Aujourd’hui le métier de tailleur n’existe plus, même pour les vêtements sur mesure. Le drap est taillé au laser par des machines auxquelles il suffit de donner les mesures du client. Il n’y quasiment plus non plus de couturières à domicile. Mais on ne fabrique pas, ou pas encore, de vêtements prêts à porter sans couturières en usine.
A Castex
A Castex une maison a pour sobriquet SARTES au 17ème siècle. Ce pourrait être la maison d’un tailleur.
Au 18ème siècle, avant la Révolution, il y a deux tailleurs à Castex, dont Arnaud Dutrey originaire d’Estampes qui a donné son nom à une maison du village.
De 1790 à 1848, il y a quatre tailleurs à Castex. On a déjà vu que le nombre de tisserands avait augmenté sur la même période. L’augmentation de la population en est certainement une des causes. Il faut aussi mentionner que plusieurs cultivateurs de Castex se sont enrichis entre 1800 et 1848. Ils se sont enrichis par la vente de vin et dans une moindre mesure d’animaux d’élevage. Cet enrichissement se remarque également par une vague de reconstruction ou d’agrandissement de maisons pendant la première moitié du 19ème siècle. Il a pu aussi contribuer à augmenter le recours au tailleur.

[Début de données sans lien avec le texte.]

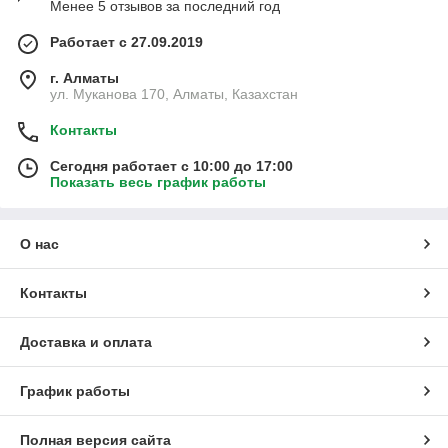
Менее 5 отзывов за последний год
Работает с 27.09.2019
г. Алматы
ул. Муканова 170, Алматы, Казахстан
Контакты
Сегодня работает с 10:00 до 17:00
Показать весь график работы
О нас
Контакты
Доставка и оплата
График работы
Полная версия сайта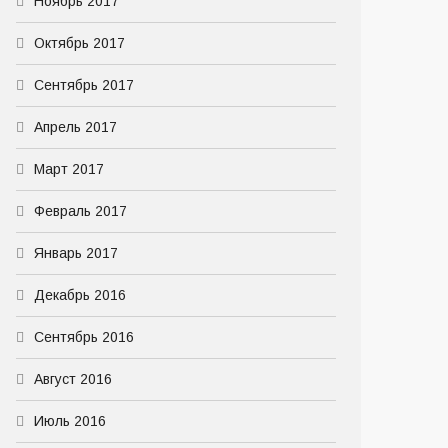
Ноябрь 2017
Октябрь 2017
Сентябрь 2017
Апрель 2017
Март 2017
Февраль 2017
Январь 2017
Декабрь 2016
Сентябрь 2016
Август 2016
Июль 2016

A partir de 1850, il n’y a plus qu’un seul tailleur au village. Pierre Gourgues, originaire de Bouilh-Devant, a été tailleur à Castex de 1830 à 1897, unique tailleur au village après 1850. Il a habillé sans doute trois générations. S’il n’y a plus qu’un seul tailleur, c’est que la population a baissé bien sûr, mais on a aussi commencé à acheter des vêtements de confection au marché, moins chers et disponibles immédiatement. On a aussi acheté peu à peu des patrons, puis une machine à coudre. On n’a plus fait appel au tailleur ou à la couturière que pour des pièces de vêtements de mariage. On a aussi probablement fait appel aux tailleurs de Miélan. La femme d’un menuisier de Castex, Louise Cardes, a tenté brièvement le métier de tailleur entre 1906 et 1911. Puis un dernier tailleur s’est installé à Castex en 1911. Il s’appelait Jean-Marie Abadie, originaire d’Estampures. Il a travaillé au moins jusqu’en 1936.
Cette photo ne vient pas de Castex. Les deux tailleurs sont "assis en tailleur" sur une table et bâtissent chacun une veste d’habit. Tous les tailleurs bâtissaient les pièces de vêtements et cousaient dans cette position. C’était la manière traditionnelle et la plus pratique de travailler sur le vêtement sans salir le drap, aussi bien en ville qu'à la campagne. Après un premier essayage et d’éventuelles retouches, la couturière coudra ensuite le vêtement à la machine à coudre.